Future Tense

First U.S. Ebola Diagnosis Reveals Flaws in Electronic Records System

Mark Lester, the Texas health resources executive vice president and southeast zone clinical leader, talks about the first confirmed case of  Ebola at Texas Health Presbyterian Hospital Dallas.

Photo by Tom Pennington/Getty Images

On Tuesday evening Texas Health Presbyterian Hospital reported the U.S.’s first diagnosed case of Ebola. The patient, Thomas Eric Duncan, first came in to Presbyterian’s emergency room five days before, on Sept. 25. He wasn’t admitted during his first ER visit, though, because of some type of miscommunication involving the hospital’s electronic record system and the staff. The incident is serving as a high-profile reminder that the nation’s medical computer systems aren’t really working.

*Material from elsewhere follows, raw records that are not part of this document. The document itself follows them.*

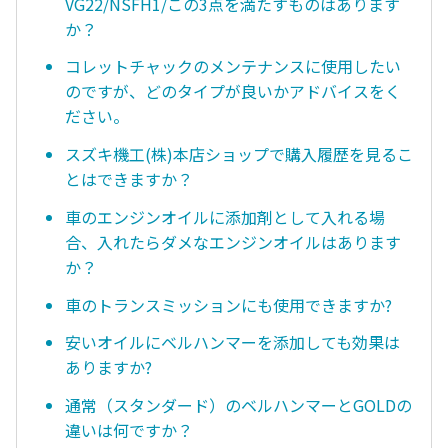
VG22/NSFH1/この3点を満たすものはあります
か？
コレットチャックのメンテナンスに使用したい
のですが、どのタイプが良いかアドバイスをく
ださい。
スズキ機工(株)本店ショップで購入履歴を見るこ
とはできますか？
車のエンジンオイルに添加剤として入れる場
合、入れたらダメなエンジンオイルはあります
か？
車のトランスミッションにも使用できますか?
安いオイルにベルハンマーを添加しても効果は
ありますか?
通常（スタンダード）のベルハンマーとGOLDの
違いは何ですか？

Texas Health Presbyterian said in a national briefing that it was prepared to deal with Ebola cases and had done a targeted staff training on Sept. 1. But when an Ebola case walked through the hospital’s ER doors, the plan somehow broke down.

As Politco points out, the hospital initially said in a statement on Thursday evening that the setup of its health record system was “flawed.” It said that Duncan did tell an intake nurse that he had recently come from Africa but this detail “would not automatically appear in the physician’s standard work flow.” If hospital staff had known that Duncan had come from Liberia (a country with one of the biggest Ebola outbreaks in Africa) only a few days before, they would have immediately admitted and quarantined him just in case his flu-like symptoms—a low grade fever and vomiting at the time—turned out to be Ebola. Which in this case they did.

CNN reports that on his first visit Duncan had basic blood work done but wasn’t tested for Ebola. He was apparently given antibiotics and pain medicine and sent home. “His condition did not warrant admission. … He also was not exhibiting symptoms specific to Ebola,” the hospital said.

The federal government has spent $30 billion on subsidies to roll out a national digital record system, but countless reports document health care workers’ discontent with the system and concerns about its reliability. For example, Deborah Burger, who is president of the California Nurses Association told the New York Times back in 2012 that, “The problem is each patient is an individual. We need the ability to change that care plan, based on age and sex and other factors.”

One issue is that the system is implemented differently at different health care centers so some things that seem like they should be standard don’t always appear. For example, Politico reports that at Mount Sinai Hospital in New York City, if a patient had recently flown from Liberia and a health care worker entered into the computer system that the patient had a fever, a yellow flashing alert would immediately cover the screen warning that the patient needed to be quarantined because of the risk of Ebola.

On Friday night, Texas Health Presbyterian issued a “clarification” of its statement from Thursday and said there was “no flaw” in how the different parts of its electronic record system had interacted. Since these two statements are contradictory, it’s unclear what actually went on and the hospital has declined to comment further for now.

Last year, two physician working groups from the American College of Emergency Physicians issued seven recommendations for improving digital record systems in ERs. Heather L. Farley, a member of one of the groups said in a statement that, “The rush to capitalize on the huge federal investment of $30 billion for the adoption of electronic medical records led to some unfortunate and unintended consequences, particularly in the unique emergency department environment.”